PME Mag. – Como explica o crescimento exponencial da marca que já opera em mercados internacionais?

C. G. – Atualmente é relativamente acessível a um projeto de artesanato estar em plataformas de venda B2B internacionais, desde que cumpra alguns requisitos relacionados com design de produto, diferenciação no mercado, faturação e suportes de comunicação de qualidade. Existem várias plataformas que agregam marcas e as dão a conhecer a revendedores espalhados por todo o mundo (como Ankorstore ou Faire, por exemplo), o que representa um apoio nas primeiras vendas fora de fronteiras. Com a expansão da marca e com o aumento de seguidores nas redes sociais, também começaram a perguntar-nos se enviávamos produtos para o estrangeiro diretamente e se podiam representar a nossa marca noutros países, pelo que foi acontecendo com naturalidade. A última “estreia” foi agora em janeiro, com a entrada de um novo revendedor em Angola (Luanda), cujo transporte é feito por via marítima. Pela primeira vez, vimos as nossas caixas serem acondicionadas em palete e seguirem viagem no contentor marítimo rumo ao continente africano. Que emoção.

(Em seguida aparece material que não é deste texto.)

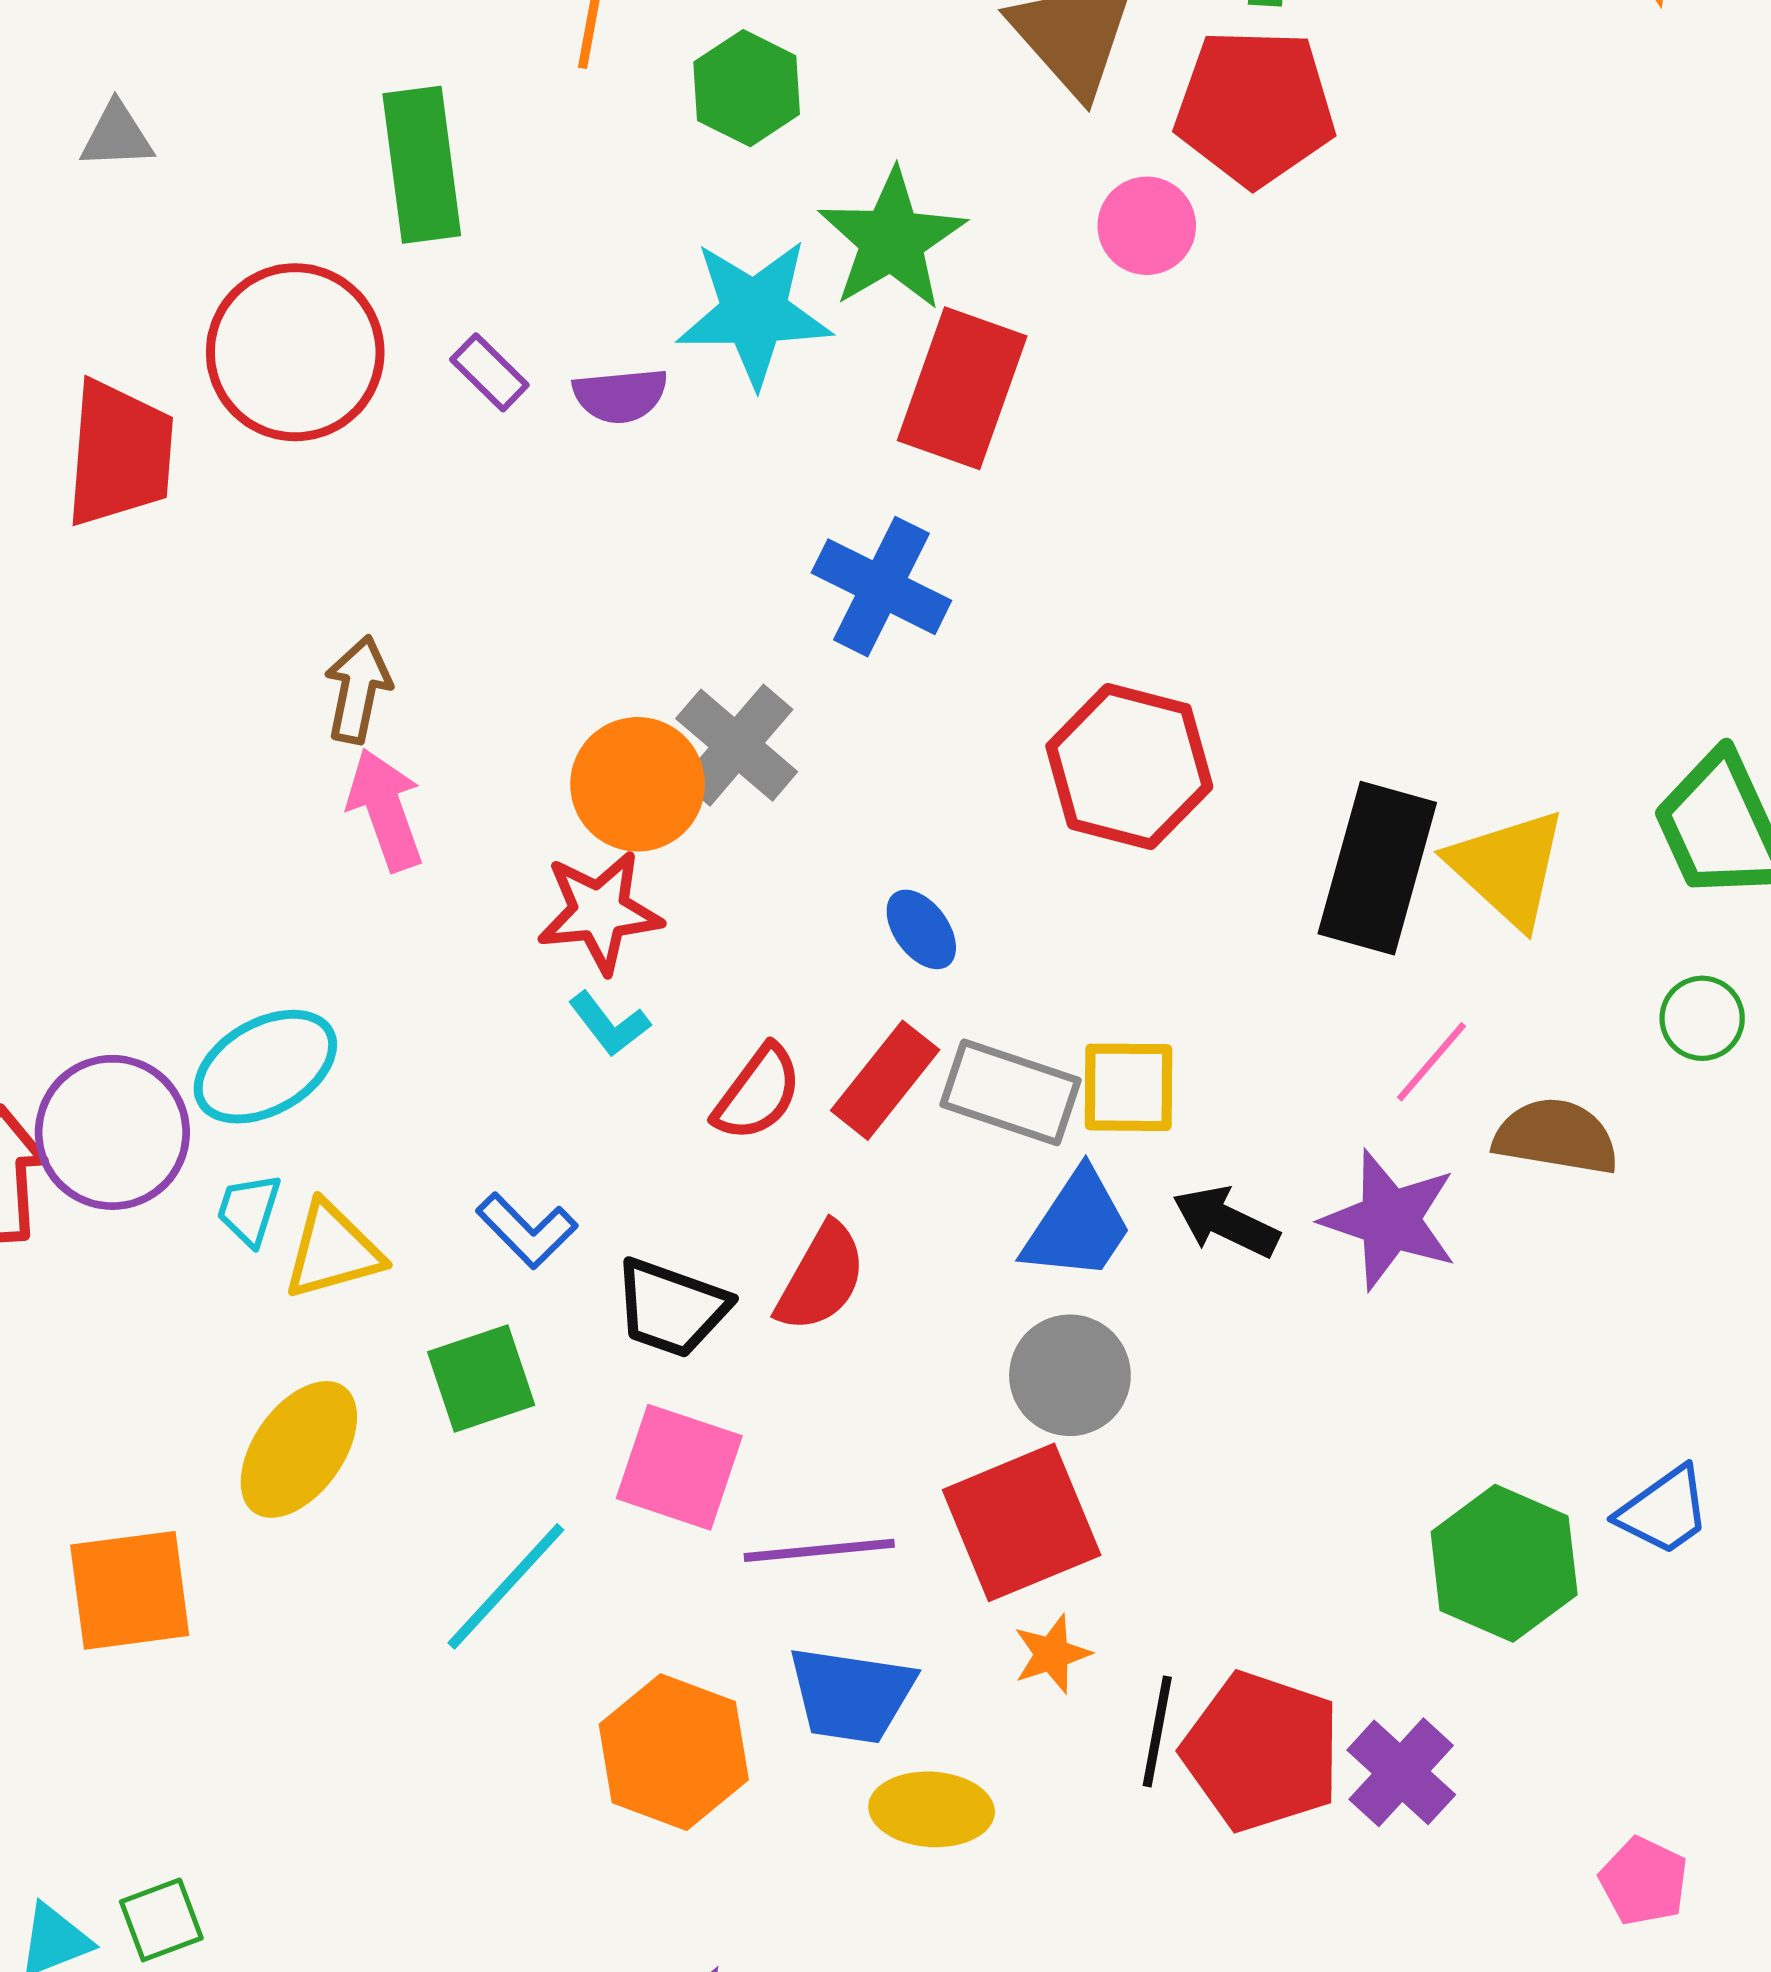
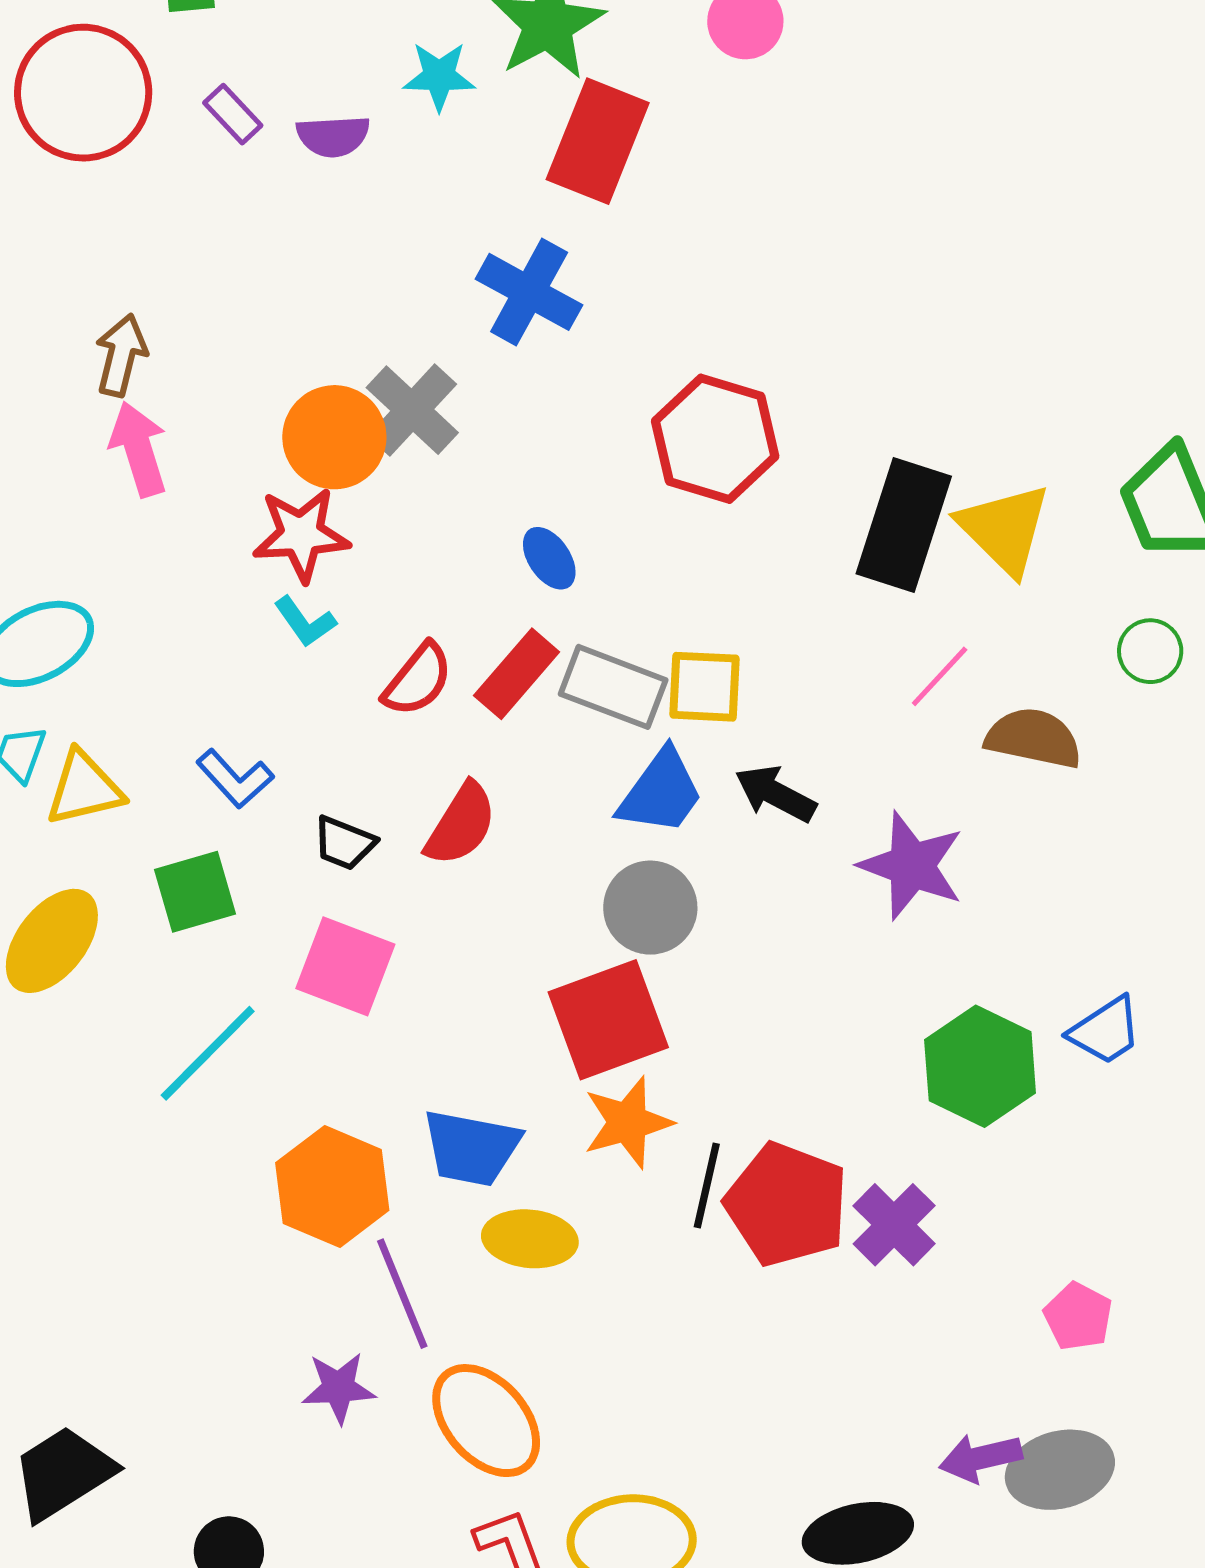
cyan star: (754, 313) -> (439, 76), size x0.6
purple star: (1390, 1220) -> (912, 866), moved
black trapezoid: (671, 1308) -> (344, 843), size x0.7
purple line: (819, 1550) -> (402, 1294), moved, turned 71
orange star: (1052, 1654) -> (628, 1122), size x1.5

“Com a expansão da marca e com o aumento de seguidores nas redes sociais, (…) o envio de produtos para o estrangeiro diretamente foi acontecendo com naturalidade”

PME Mag. – Quais são as expetativas de participar na Maison & Objet, a maior feira de decoração e design de interiores do mundo?

C. G. – É a segunda vez que estamos expostos na Maison & Objet, já que no ano passado, na edição que decorreu em março (devido à Covid aconteceu mais tarde do que o habitual), estivemos expostos no stand Made in Portugal, Naturally, da APIMA (Associação Portuguesa do Mobiliário e Afins), tendo repetido a mesma presença em junho, na Tortona Design Week, em Milão. As expectativas de participar neste tipo de certames são sempre elevadas, não propriamente em contactos comerciais imediatos, mas sobretudo numa esfera social, já que conhecemos sempre pessoas e projetos interessantes que, mais tarde, se convertem em vendas e em notoriedade para a marca. Este tipo de interações ajuda-nos a abrir portas a novos públicos e mercados, sendo fundamentais para posicionar o produto num segmento premium. Sai valorizada a marca, os artigos que produzimos (quer pela funcionalidade de ambientador, quer pelo design sofisticado e minimalista) e, ainda, o próprio artesão de arte, que dá a cara pelo projeto e trabalha a sua marca pessoal junto deste nicho.

PME Mag. – Acredita que o sustentável é apenas tendência ou cada vez mais as marcas procuram o ecológico?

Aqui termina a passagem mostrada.